Having worked inside AWS I can tell you one big reason is the attitude/fear that anything we put in out public docs may end up getting relied on by customers. If customers rely on the implementation to work in a specific way, then changing that detail requires a LOT more work to prevent breaking customer's workloads. If it is even possible at that point.
As someone who had worked in providing infra to third parties, I can say that providing more detail than necessary will hurt your chances with some bigger customers. Giving them more information than they need or ask for makes your product look more complicated.
However sophisticated you think a customer of this product will be, go lower.
IME the implementation of ANN + metadata filtering is often the "secret sauce" behind many vector database implementations.
It feels that this true for proprietary software in general.
Full disclosure: I founded ScaNN in GCP databases and am the lead for AlloyDB Semantic Search. And all these opinions are my own.
I actually think AWS did a reasonably good job of this with DynamoDB. Most of the performance tradeoffs, indexing etc., is pretty clear if you ready enough docs without exposing a ton of unnecessary internals.
One should only "poke around" an abstraction like this for fun and curiosity and not with intention of putting the finding to real use.
Yes, I’m the founder and maintainer of the Milvus project, and also a big fan of many AWS projects, including S3, Lambda, and Aurora.
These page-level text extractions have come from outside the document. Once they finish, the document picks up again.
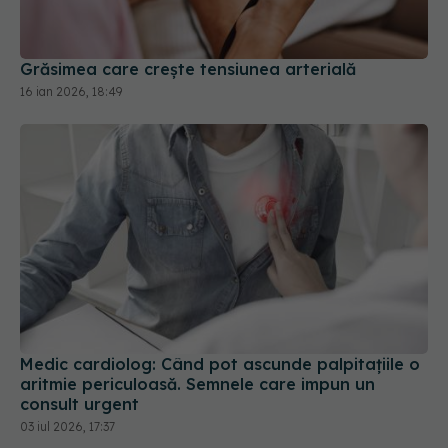
16 ian 2026, 18:49
Medic cardiolog: Când pot ascunde palpitațiile o
aritmie periculoasă. Semnele care impun un
consult urgent
03 iul 2026, 17:37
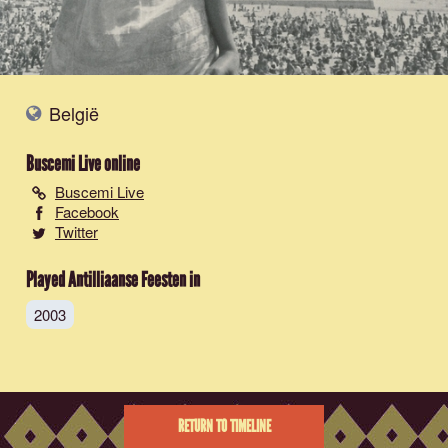
België
Buscemi Live
online
Buscemi Live
Facebook
Twitter
Played Antilliaanse Feesten in
2003
RETURN TO TIMELINE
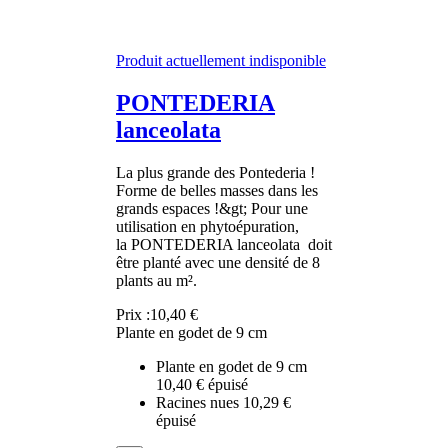
Produit actuellement indisponible
PONTEDERIA
lanceolata
La plus grande des Pontederia !
Forme de belles masses dans les
grands espaces !&gt; Pour une
utilisation en phytoépuration,
la PONTEDERIA lanceolata doit
être planté avec une densité de 8
plants au m².
Prix :
10,40 €
Plante en godet de 9 cm
Plante en godet de 9 cm
10,40 €
épuisé
Racines nues
10,29 €
épuisé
Personally, I don’t consider S3Vector to be among the best products in the S3 ecosystem, though I was impressed by its excellent latency control. It’s not particularly fast, nor is it feature-rich, but it seems to embody S3’s design philosophy: being “good enough” for certain scenarios.
In contrast, the products I’ve built usually push for extreme scalability and high performance. Beyond Milvus, I’ve also been deeply involved in the development of HBase and Oracle products. I hope more people will dive into the underlying implementation of S3Vector—this kind of discussion could greatly benefit both the search and storage communities and accelerate their growth.
"That’s not linear growth—it’s a quantum leap"
"The performance and recall were fantastic—but the costs were brutal"
"it’s not a one-size-fits-all solution—it’s the right tool for the right job."
"S3 Vectors is excellent for cold, cheap, low-QPS scenarios—but it’s not the engine you want to power a recommendation system"
"S3 Vectors doesn’t spell the end of vector databases—it confirms something many of us have been seeing for a while"
"that’s proof positive that vector storage is a real necessity—not just “indexes wrapped in a database."
"the vector database market isn’t being disrupted—it’s maturing into a tiered ecosystem where different solutions serve different performance and cost needs"
"The golden age of vector databases isn’t over—it’s just beginning."
"The bigger point is that Milvus is evolving into a system that’s not only efficient and scalable, but AI-native at its core—purpose-built for how modern applications actually work."
Deleted Comment
Really recommend to check them out if you need a vector DB. I tried qdrant and zilli cloud solutions and in terms of operational simplicity turbopuffer just killing it.
https://turbopuffer.com/docs/query
Postgres for vector search is fine for toy products or stuff that's outside the hot loop of your business but for high performance applications it's just inadequate.
Nitpick: AWS previously funded pgvector (the slow down in development indicates to me they have stopped). Their hosted database solutions supported the extension. That means RDS and Aurora were their first vector storage solutions.